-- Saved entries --
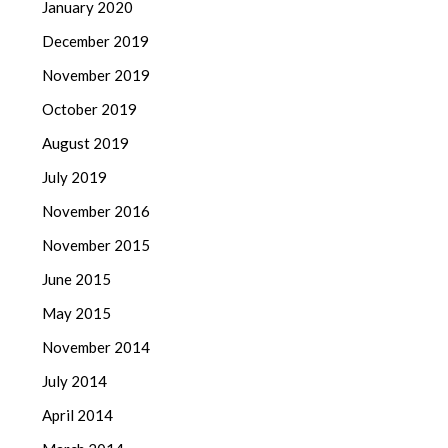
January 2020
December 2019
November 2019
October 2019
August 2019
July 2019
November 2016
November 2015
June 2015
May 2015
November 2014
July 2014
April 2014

-- Exercise instructions --
Copy out all of the entries exactly as they stand, with no pictures in your copy.

-- Answer --
January 2020
December 2019
November 2019
October 2019
August 2019
July 2019
November 2016
November 2015
June 2015
May 2015
November 2014
July 2014
April 2014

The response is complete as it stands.